Consumers Rank Greenest Brands in U.S.

According to the ImagePower Green Brands Survey, consumers ranked Whole Foods as one of the greenest brands in the U.S. Photo: Flickr/That Other Paper

Whether it’s clever marketing or visible environmental practices, certain companies are consistently perceived as being “greener” than others amongst global consumers.

Since 2006, the ImagePower Green Brands Survey has analyzed these consumer perceptions, and its 2010 survey is the largest to date.

The 2010 survey analyzed the perceptions of more than 9,000 people in eight countries, answering questions related to consumer care for environmental sustainability, variance in consumer preferences by country and changes in “green” consumer perceptions.

In the United States, Burt’s Bees, Whole Foods and Tom’s of Maine topped the list of brands considered most green by consumers. In the United Kingdom, The Body Shop topped the list and in Australia Toyota and Google took spots one and two. Certain companies and brands were frequent in the top ten lists, most notably IKEA and Microsoft.

The study, conducted in partnership by cohn&wolfe, Etsy Environmental Partners, Landor and Penn Schoen Berland, produced some very interesting results and trends.

Not surprising, more than 60 percent of consumers in all countries want to buy from environmentally responsible countries, expecting green companies to engage in a broad set of actions including toxic reduction, recycling and managing water.

In the U.K., consumers are largely concerned with packaging issues, with more than 95 percent of respondents believing companies use too much packaging material and 75 percent believing the government should require companies to recycle their product packaging.

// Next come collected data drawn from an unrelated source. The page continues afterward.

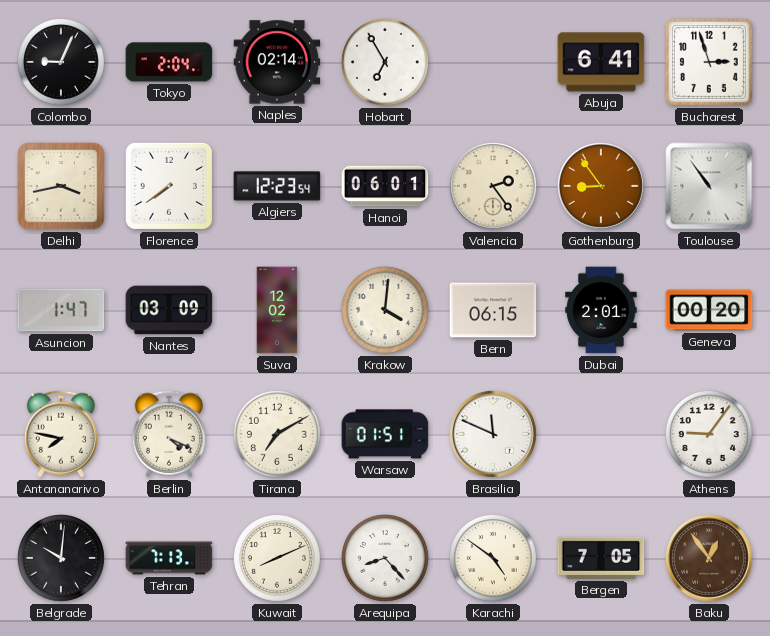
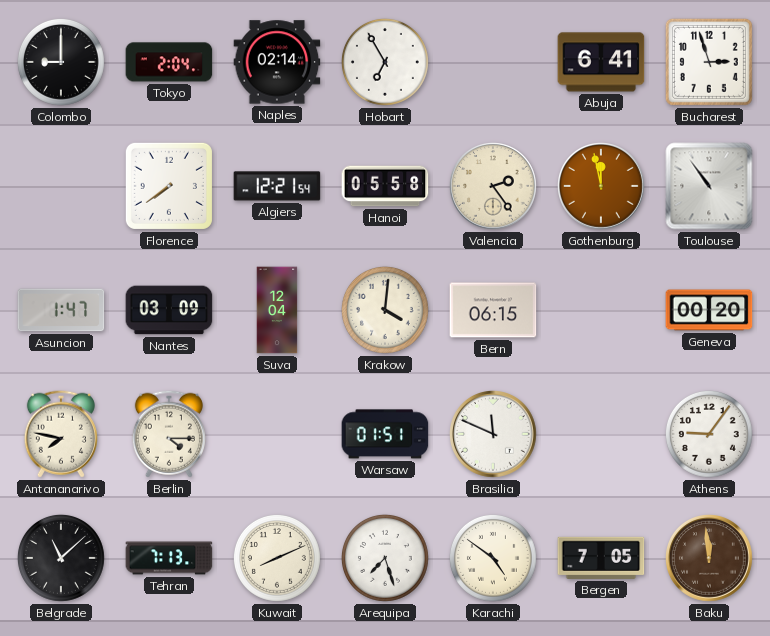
Colombo: 9:04 -> 9:00
Delhi: 3:43 -> none
Algiers: 12:23 -> 12:21
Hanoi: 06:01 -> 05:58
Gothenburg: 8:54 -> 11:58
Suva: 12:02 -> 12:04
Dubai: 2:01 -> none
Berlin: 4:19 -> 4:15
Tirana: 7:10 -> none
Belgrade: 10:01 -> 11:08
Arequipa: 8:23 -> 7:27
Baku: 12:54 -> 11:59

Consumers in Germany readily look for green certification marks when buying products, at a rate of 65 percent, more so than in any other surveyed country.

Economic concerns were predominate in most countries, though consumers in India and Brazil found environmental concerns to be of greater concerns than economic ones. Most countries, with the exception of China, also considered the environment to be on the wrong track.

In general, most consumers want their governments to mandate label clarity on ingredients, materials and origin of food products and the recycling of product packaging.